As wonderfully relaxing and stylistic as Kingdoms and Castles is, it is not without its flaws. Farms only produce food in the summer, meaning that during winter, you get several peasants just standing around doing nothing in the middle of frozen fields. This is not especially egregious when you have a thousand people in your hamlet, but quite a big problem in the early game -- the interface requires you to click on each farm and close them down manually if you want to free farmers to do other chores, which besides being extremely boring and draining, should by all means be something the game does by itself.
Meanwhile, "disasters” like plagues and fire offer very little time to react if you don’t already have all the infrastructure in place, which can lead to devastating occurences that feel severely unfair. Fire is especially in dire need of a revamp, as it often burns faster than your villagers can put it out and forces you to fill your town with dozens of wells within sight of each other, limiting freedom of choice and turning half your site into a senseless eyesore. More egregiously, fire can break out in the same place multiple times in a row and is not dampened by thunderstorms and rain, which makes it unbelievable frustrating at times.
The length of years also feel slightly off, going past way too fast at normal speed and not being very reflective of the way the world behaves. Depending on the size of your settlement, your villagers can take the better part of a year to cross it from one end to the next, rendering construction projects on the outskirts of town a multi-year endeavour. While it is isn’t exactly taxing, it does feel a bit off-putting when a simple cottage takes nearly two years to be built -- or a manor takes four. As a reference, the mighty Colosseum in Roma was built in under eight years.
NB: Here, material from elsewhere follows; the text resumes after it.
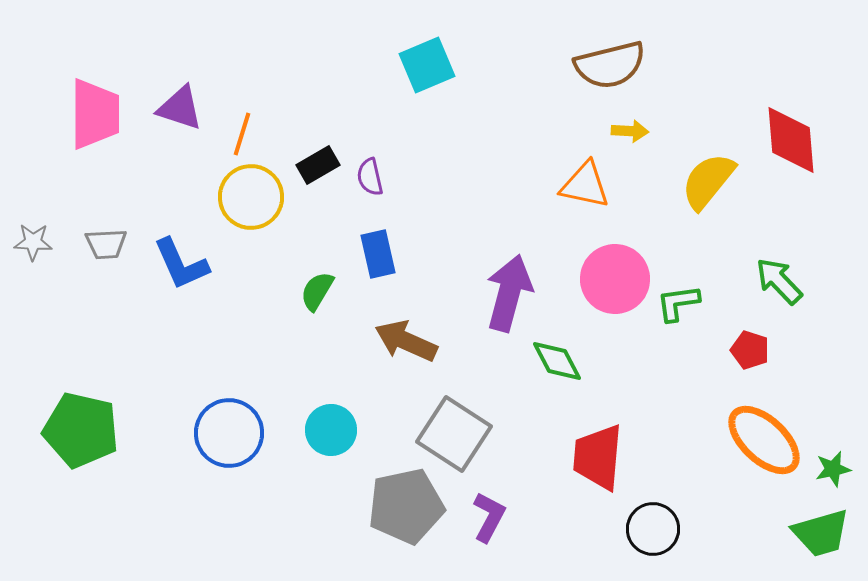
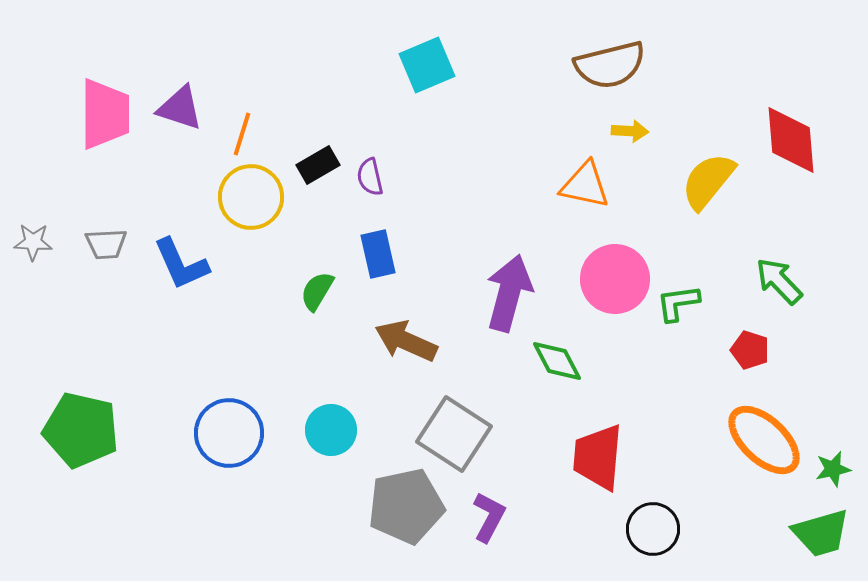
pink trapezoid: moved 10 px right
As weird as the previously mentioned things are, Kingdoms and Castles feels tremendously polished. The game has high production standards, from the interface and sound effects to the way buildings “plop” with smoke when you place their outlines for construction. It feels like a quality game right from the start, and that’s an amazing achievement coming from a two-man development team.
While the graphics are very pleasing, complete with shadows and weather effects, the music is a mixed bag. The compositions are incredibly competent and varied, providing a wonderful musical landscape for the game, but their frequent use of arpeggiato and polytonality ends up polluting the experience. Strategy games often favour long play sessions, and after an hour with the game, I wanted to claw my ears out. I don’t recommend the music be changed -- instead, the soundtrack should be expanded with more atmospheric and ambiant tracks that favour a dolce and more low profile soundscape.
In the end, however, Kingdoms and Castles is an amazingly sweet experience. It currently has a lot of room to grow, but the base experience is already very satisfying -- with charming graphics and smooth gameplay, this is one of those games you can just lose yourself for hours after a hard day’s work. The best titles in the strategy genre have that amazing ability to let you accomplish something while providing you a relaxing experience, and in that regard, Kingdoms and Castles is up there with the best of them.
Kingdoms and Castles (Reviewed on Windows)
Excellent. Look out for this one.
A great little game with an amazing aesthetic, but with a lot of ways to grow.